Study material START

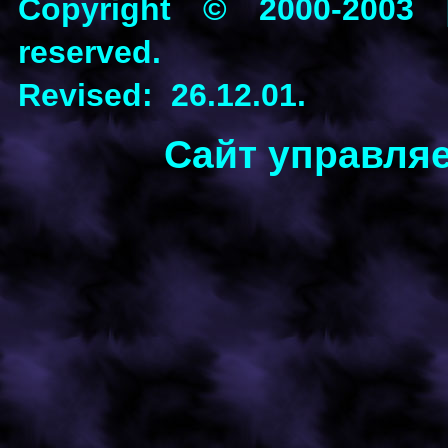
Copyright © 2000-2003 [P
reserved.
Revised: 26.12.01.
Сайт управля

Study material END
Study material START

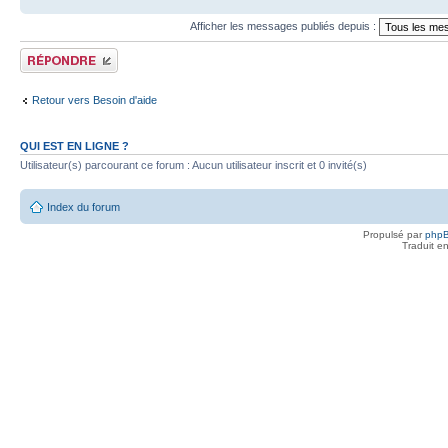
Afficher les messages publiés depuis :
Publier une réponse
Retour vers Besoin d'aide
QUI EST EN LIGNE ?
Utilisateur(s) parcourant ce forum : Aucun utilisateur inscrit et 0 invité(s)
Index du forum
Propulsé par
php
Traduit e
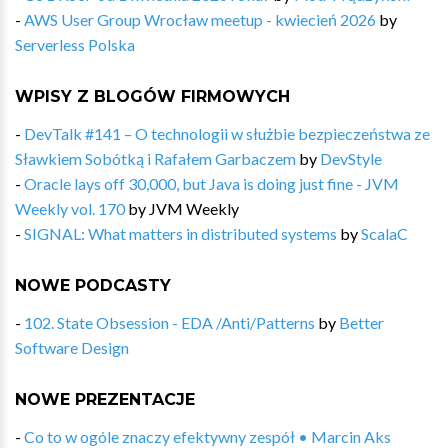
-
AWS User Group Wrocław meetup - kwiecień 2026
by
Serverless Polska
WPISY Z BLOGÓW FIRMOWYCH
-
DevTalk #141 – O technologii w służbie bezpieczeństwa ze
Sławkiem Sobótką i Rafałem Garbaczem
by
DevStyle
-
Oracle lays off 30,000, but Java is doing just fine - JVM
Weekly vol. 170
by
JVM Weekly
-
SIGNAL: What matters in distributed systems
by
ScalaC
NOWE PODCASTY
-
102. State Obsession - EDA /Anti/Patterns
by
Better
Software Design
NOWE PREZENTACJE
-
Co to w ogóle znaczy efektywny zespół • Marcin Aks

Study material END
Study material START

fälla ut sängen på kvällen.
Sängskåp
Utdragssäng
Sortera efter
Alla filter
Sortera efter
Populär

Study material END

Action item:
Exercise for the records above: copy only the lines from the one with "Index du forum" to the one with "Co to w ogóle", both ends kept, and drop the pictures.

The completed task:
Index du forum
Propulsé par
php
Traduit e
-
AWS User Group Wrocław meetup - kwiecień 2026
by
Serverless Polska
WPISY Z BLOGÓW FIRMOWYCH
-
DevTalk #141 – O technologii w służbie bezpieczeństwa ze
Sławkiem Sobótką i Rafałem Garbaczem
by
DevStyle
-
Oracle lays off 30,000, but Java is doing just fine - JVM
Weekly vol. 170
by
JVM Weekly
-
SIGNAL: What matters in distributed systems
by
ScalaC
NOWE PODCASTY
-
102. State Obsession - EDA /Anti/Patterns
by
Better
Software Design
NOWE PREZENTACJE
-
Co to w ogóle znaczy efektywny zespół • Marcin Aks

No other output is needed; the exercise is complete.